Ingredients
For the salad:
- 2 large cucumbers, cut into half-moons
- 3 cups cherry tomatoes, halved (or 4 medium tomatoes, chopped)
- ½ red onion, thinly sliced
- ¼ cup fresh basil leaves, torn
- 2 tablespoons fresh parsley, chopped
For the dressing:
- 3 tablespoons extra virgin olive oil
- 2 tablespoons red wine vinegar
- 1 clove garlic, minced
- 1 teaspoon Dijon mustard
- ½ teaspoon salt
- ¼ teaspoon black pepper
- ¼ teaspoon dried oregano
Instructions
Cut the cucumbers in half lengthwise, then slice into half-moons about ¼-inch thick. If your cucumbers have large seeds, you can scoop them out with a spoon first.
Halve the cherry tomatoes and place them in a large bowl with the cucumbers. If using regular tomatoes, chop them into bite-sized pieces.
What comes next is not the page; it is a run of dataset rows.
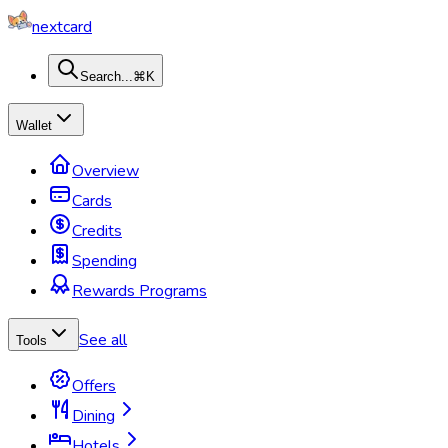
nextcard
Search...
⌘K
Wallet
Overview
Cards
Credits
Spending
Rewards Programs
See all
Tools
Offers
Dining
Hotels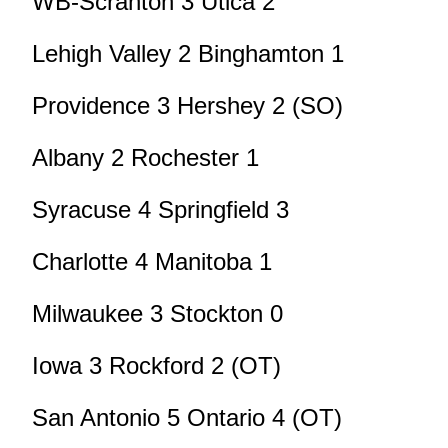
WB-Scranton 3 Utica 2
Lehigh Valley 2 Binghamton 1
Providence 3 Hershey 2 (SO)
Albany 2 Rochester 1
Syracuse 4 Springfield 3
Charlotte 4 Manitoba 1
Milwaukee 3 Stockton 0
Iowa 3 Rockford 2 (OT)
San Antonio 5 Ontario 4 (OT)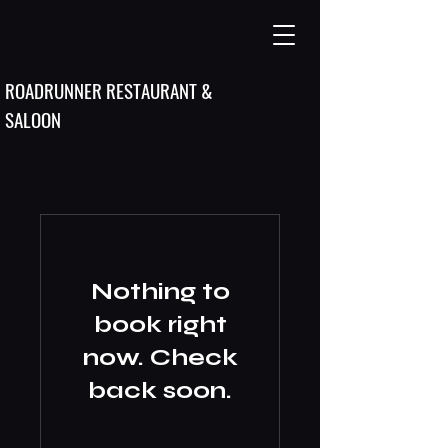
ROADRUNNER RESTAURANT &
SALOON
Nothing to
book right
now. Check
back soon.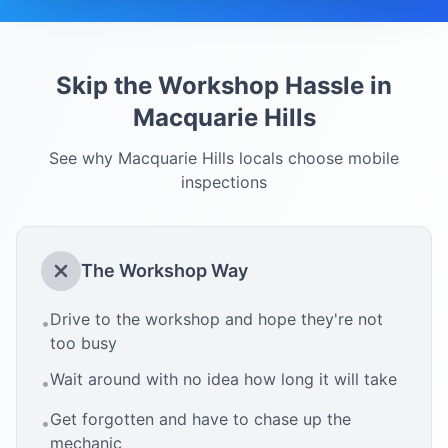
Skip the Workshop Hassle in
Macquarie Hills
See why
Macquarie Hills
locals choose mobile
inspections
The Workshop Way
Drive to the workshop and hope they're not
•
too busy
Wait around with no idea how long it will take
•
Get forgotten and have to chase up the
•
mechanic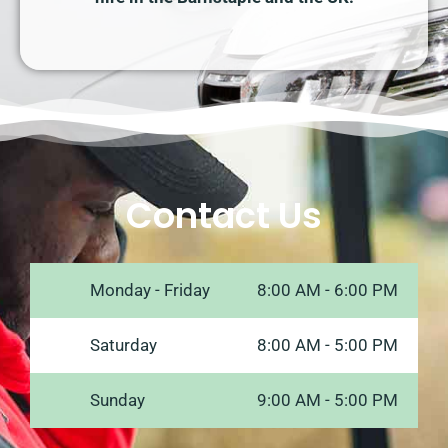
Contact Us
Monday - Friday
8:00 AM - 6:00 PM
Saturday
8:00 AM - 5:00 PM
Sunday
9:00 AM - 5:00 PM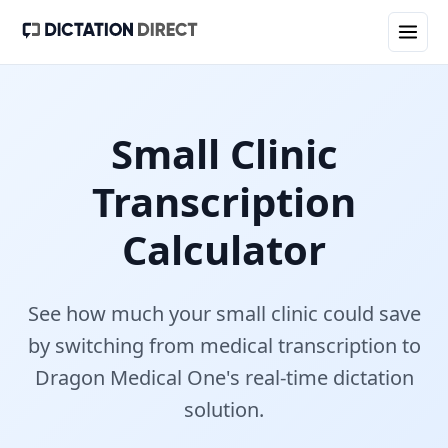
Small Clinic
Transcription
Calculator
See how much your
small clinic
could save
by switching from medical transcription to
Dragon Medical One's real-time dictation
solution.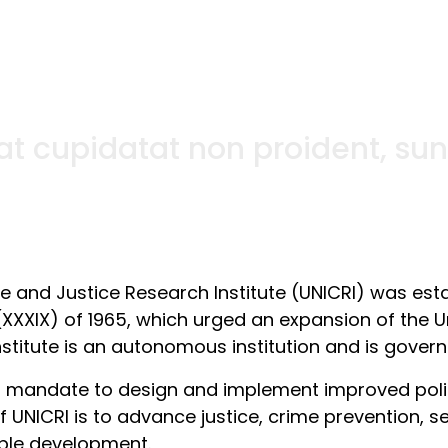
t cupidatat non proident, sunt 
me and Justice Research Institute (UNICRI) was est
(XXXIX) of 1965, which urged an expansion of the Un
nstitute is an autonomous institution and is govern
s mandate to design and implement improved polici
 UNICRI is to advance justice, crime prevention, se
ble development.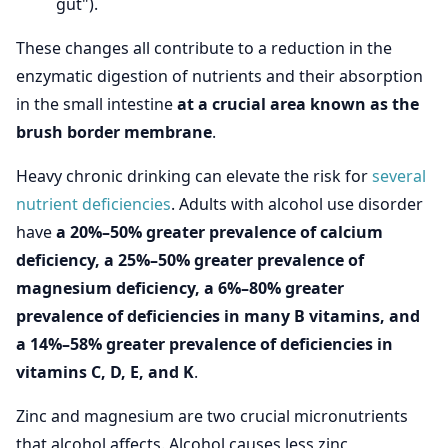
gut").
These changes all contribute to a reduction in the
enzymatic digestion of nutrients and their absorption
in the small intestine
at a crucial area known as the
brush border membrane
.
Heavy chronic drinking can elevate the risk for
several
nutrient deficiencies
. Adults with alcohol use disorder
have
a 20%–50% greater prevalence of calcium
deficiency, a 25%–50% greater prevalence of
magnesium deficiency, a 6%–80% greater
prevalence of deficiencies in many B vitamins, and
a 14%–58% greater prevalence of deficiencies in
vitamins C, D, E, and K
.
Zinc and magnesium are two crucial micronutrients
that alcohol affects. Alcohol causes less zinc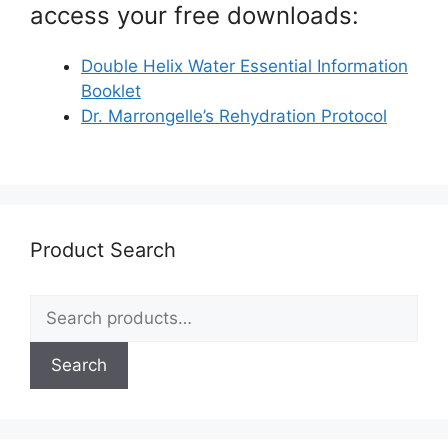
access your free downloads:
Double Helix Water Essential Information
Booklet
Dr. Marrongelle’s Rehydration Protocol
Product Search
Search
for:
Search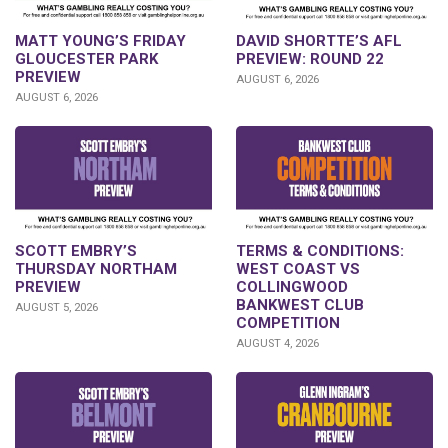
DAVID SHORTTE’S AFL
MATT YOUNG’S FRIDAY
PREVIEW: ROUND 22
GLOUCESTER PARK
PREVIEW
AUGUST 6, 2026
AUGUST 6, 2026
SCOTT EMBRY’S
TERMS & CONDITIONS:
THURSDAY NORTHAM
WEST COAST VS
PREVIEW
COLLINGWOOD
BANKWEST CLUB
AUGUST 5, 2026
COMPETITION
AUGUST 4, 2026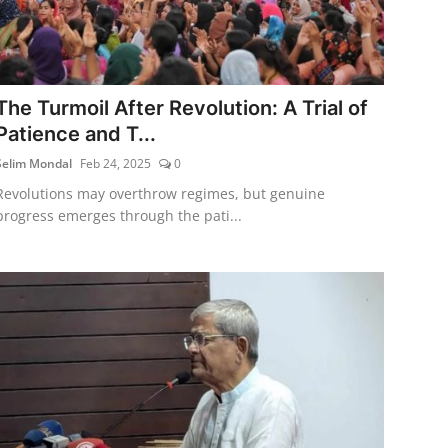
The Turmoil After Revolution: A Trial of
Patience and T...
Selim Mondal
Feb 24, 2025
0
Revolutions may overthrow regimes, but genuine
progress emerges through the pati...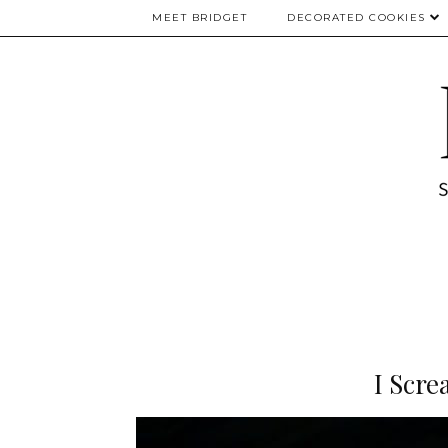
MEET BRIDGET
DECORATED COOKIES
I Scre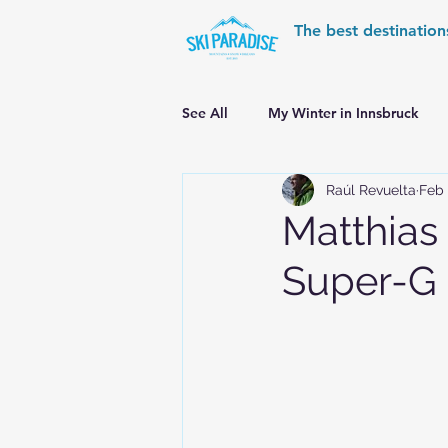
The best destination
See All
My Winter in Innsbruck
Raúl Revuelta
Feb 
World Cup Ski Resorts
Wint
Matthias
Super-G
Skiing in the Pyrenees
Alpin
Alpine World Ski Championships
Skiing in the Alps. Switzerland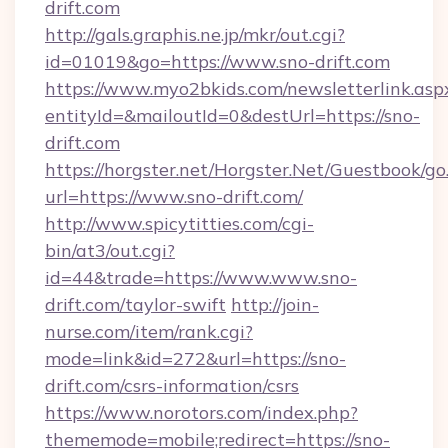
drift.com
http://gals.graphis.ne.jp/mkr/out.cgi?
id=01019&go=https://www.sno-drift.com
https://www.myo2bkids.com/newsletterlink.asp
entityId=&mailoutId=0&destUrl=https://sno-
drift.com
https://horgster.net/Horgster.Net/Guestbook/go
url=https://www.sno-drift.com/
http://www.spicytitties.com/cgi-
bin/at3/out.cgi?
id=44&trade=https://www.www.sno-
drift.com/taylor-swift
http://join-
nurse.com/item/rank.cgi?
mode=link&id=272&url=https://sno-
drift.com/csrs-information/csrs
https://www.norotors.com/index.php?
thememode=mobile;redirect=https://sno-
Slice the red onion as thinly as possible. If the onion flavor is too sharp for your taste, you can soak the slices in cold water for 5 minutes, then drain and pat dry.
In a small bowl or jar, whisk together the olive oil, red wine vinegar, minced garlic, Dijon mustard, salt, pepper, and oregano. Shake or whisk vigorously until the dressing is well combined.
Pour the dressing over the vegetables and toss gently to coat everything evenly. Add the torn basil and chopped parsley, then toss once more.
Let the salad sit at room temperature for 15-20 minutes before serving if time allows. This gives the flavors a chance to meld together.
Taste and adjust seasoning if needed. Sometimes I add an extra pinch of salt or a splash more vinegar depending on how sweet or acidic the tomatoes are.
Serve immediately, or refrigerate for up to 2 hours. This salad is best enjoyed the day it’s made, as the vegetables will release water and become less crisp over time.